Lab 6: Embodied Cognition

Prelab:

  1. Think back to the obstacle course lab we did at the beginning of term. In that lab, whenever the robot collides with an obstacle, it will get information from the obstacle as to whether the right or left side is open, then move to the open side if there is one. Based on this strategy, list some assumptions about actions that the robot is and is not capable of (think about what the robot is doing and the information it is taking in from the environment).
  2. In Unity, what is a Raycast? How does it work? What are some tasks that it can be used for?

 

Lab:

Download the code for the lab here.

In this lab, we will return to the obstacle course from lab 1, but with different player robots. You will implement obstacle course navigation strategies for the different robots, each with their own set of abilities and limitations. The general recommendation for implementing the strategies is to do some trial and error in your brainstorming process to get accustomed to the physics in the environment.

Notes:

  • Movement can be done using rb.AddForce() with the force amount to apply to each axis
  • For any function for moving the robot forward, make sure to multiply the force value with Time.deltaTime to account for your computer’s processing time.

Part 1: Blind Robot

The robot in this part has the following abilities:

  • It can move forward, left, or right
  • When it collides with an object, it can detect if the object is an obstacle

This robot’s limitations are:

  • It is not able to identify which side of the obstacle is open
  • It cannot jump

Your tasks:

  1. Implement the MoveForward() function
  2. Implement the DodgeLeftOrRight(). The robot will dodge either left or right when this function is called (the logic for which way to dodge is up to you) with the amount of force that is passed in as dodgeForce
  3. Figure out a strategy to get this robot past all the obstacles. Hint: look at the variables and functions provided

Show your TA once you have finished implementing the navigation strategy for this part and briefly explain your strategy.

Part 2: Jumpy Robot

The robot in this part has the following abilities:

  • It can move forward
  • It can do single jumps using the Jump function
  • It can look directly ahead and see if there is an obstacle a certain distance away

This robot’s limitations are:

  • It cannot move sideways
  • It cannot jump any higher or in a different direction than what is provided by Jump()

Your tasks:

  1. Implement the MoveForward() function (like part 1)
  2. Figure out a strategy to get this robot past all the obstacles. Hint: look at the variables and functions provided. Test out the Jump() function first to see how high and far the robot can jump

Show your TA once you have finished implementing the navigation strategy for this part and briefly explain your strategy.

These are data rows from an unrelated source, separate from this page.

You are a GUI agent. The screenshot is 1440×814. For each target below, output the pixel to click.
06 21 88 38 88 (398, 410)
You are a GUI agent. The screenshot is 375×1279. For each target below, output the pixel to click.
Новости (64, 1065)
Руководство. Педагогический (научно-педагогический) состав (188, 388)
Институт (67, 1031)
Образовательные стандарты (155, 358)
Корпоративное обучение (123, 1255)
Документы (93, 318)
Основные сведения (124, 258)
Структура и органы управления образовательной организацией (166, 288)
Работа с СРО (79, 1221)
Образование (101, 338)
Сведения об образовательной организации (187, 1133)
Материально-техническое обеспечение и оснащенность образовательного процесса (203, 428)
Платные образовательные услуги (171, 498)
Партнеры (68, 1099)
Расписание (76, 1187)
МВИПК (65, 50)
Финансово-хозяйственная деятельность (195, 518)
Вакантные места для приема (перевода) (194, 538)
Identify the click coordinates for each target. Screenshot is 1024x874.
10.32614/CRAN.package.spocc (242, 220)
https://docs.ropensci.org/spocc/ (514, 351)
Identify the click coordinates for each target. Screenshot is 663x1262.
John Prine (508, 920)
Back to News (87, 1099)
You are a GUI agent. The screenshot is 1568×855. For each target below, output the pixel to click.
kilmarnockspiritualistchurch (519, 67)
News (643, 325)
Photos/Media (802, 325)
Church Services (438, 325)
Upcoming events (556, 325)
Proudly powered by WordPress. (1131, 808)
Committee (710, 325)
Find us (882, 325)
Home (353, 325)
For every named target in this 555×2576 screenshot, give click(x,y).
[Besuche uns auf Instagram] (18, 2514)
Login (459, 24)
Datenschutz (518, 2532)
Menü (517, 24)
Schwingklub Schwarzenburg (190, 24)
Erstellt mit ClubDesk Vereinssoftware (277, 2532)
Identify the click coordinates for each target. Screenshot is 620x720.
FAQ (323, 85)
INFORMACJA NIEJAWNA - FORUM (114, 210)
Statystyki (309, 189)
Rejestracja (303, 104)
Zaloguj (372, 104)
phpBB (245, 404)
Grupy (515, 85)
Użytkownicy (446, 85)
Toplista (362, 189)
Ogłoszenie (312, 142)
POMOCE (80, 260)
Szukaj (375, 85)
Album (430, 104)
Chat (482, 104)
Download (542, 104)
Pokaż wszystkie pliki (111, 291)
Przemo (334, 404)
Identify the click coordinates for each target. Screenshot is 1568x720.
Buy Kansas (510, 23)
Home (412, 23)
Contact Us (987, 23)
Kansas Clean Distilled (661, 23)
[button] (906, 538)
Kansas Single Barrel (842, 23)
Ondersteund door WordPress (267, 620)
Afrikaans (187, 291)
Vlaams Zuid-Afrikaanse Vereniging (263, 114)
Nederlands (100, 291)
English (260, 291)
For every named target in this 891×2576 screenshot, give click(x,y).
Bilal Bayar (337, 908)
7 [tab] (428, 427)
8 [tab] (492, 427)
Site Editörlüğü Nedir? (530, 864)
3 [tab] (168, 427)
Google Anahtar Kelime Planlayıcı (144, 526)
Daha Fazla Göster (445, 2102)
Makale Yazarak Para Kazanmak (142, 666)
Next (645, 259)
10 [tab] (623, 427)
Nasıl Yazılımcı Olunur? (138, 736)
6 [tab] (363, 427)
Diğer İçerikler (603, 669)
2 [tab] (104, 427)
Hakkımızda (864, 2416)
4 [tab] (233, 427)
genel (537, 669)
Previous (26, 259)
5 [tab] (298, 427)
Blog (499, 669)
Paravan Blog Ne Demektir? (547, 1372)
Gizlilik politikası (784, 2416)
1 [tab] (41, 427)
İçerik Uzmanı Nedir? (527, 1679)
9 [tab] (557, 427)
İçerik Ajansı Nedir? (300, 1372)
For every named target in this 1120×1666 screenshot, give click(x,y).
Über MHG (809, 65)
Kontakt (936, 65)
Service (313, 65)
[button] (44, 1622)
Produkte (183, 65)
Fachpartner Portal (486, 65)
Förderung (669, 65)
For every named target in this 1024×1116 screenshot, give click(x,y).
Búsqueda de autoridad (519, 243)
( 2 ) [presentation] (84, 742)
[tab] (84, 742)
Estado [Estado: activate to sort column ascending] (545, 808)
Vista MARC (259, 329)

Part 3: Coin Collector Robot

In this part, in addition to navigating past obstacles, the robot also has the additional goal of collecting all the coins in the course

The robot in this part has the following abilities:

  • It can move forward, left, or right
  • It can look directly ahead, left, or right and see if there is an object a certain distance away

This robot’s limitations are:

  • It cannot jump
  • It is not able to identify what object it collides with

Your tasks:

  1. Implement the MoveForward(), MoveLeft(), and MoveRight() functions
  2. Implement the LookAhead(), LookLeft(), and LookRight() functions. Hint: look up Raycast in Unity if you haven’t and look at how the ObstacleAhead() function in Part 2 is implemented
  3. Figure out a strategy to get this robot past all the obstacles and collect all the coins. Hint: look at the functions provided and the ones you implemented. The majority of the navigation strategy can be done in the FixedUpdate() function

Show your TA once you have finished implementing the navigation strategy for this part and briefly explain your strategy.

BONUS: no wasted movement challenge – can you adjust the robot in part 3 so that it will travel the least distance possible to accomplish its goals? You can modify/use another variation of LookLeft() and LookRight() so the robot can look at things at different angles on its left and right.

 

Postlab:

  1. Can the different navigation strategies be applied to robots that it was not originally built for (e.g. can the strategy for the robot in part 2 be applied for the robots in part 1, 3, or any other robot? How does this relate to embodied cognition?
  2. Can the same robot from each part use the same navigation strategy in a different obstacle course? Choose a robot and either justify why your navigation strategy could work in other obstacle courses or give an example of how your strategy could fail.
  3. (Optional) What could be improved about this lab?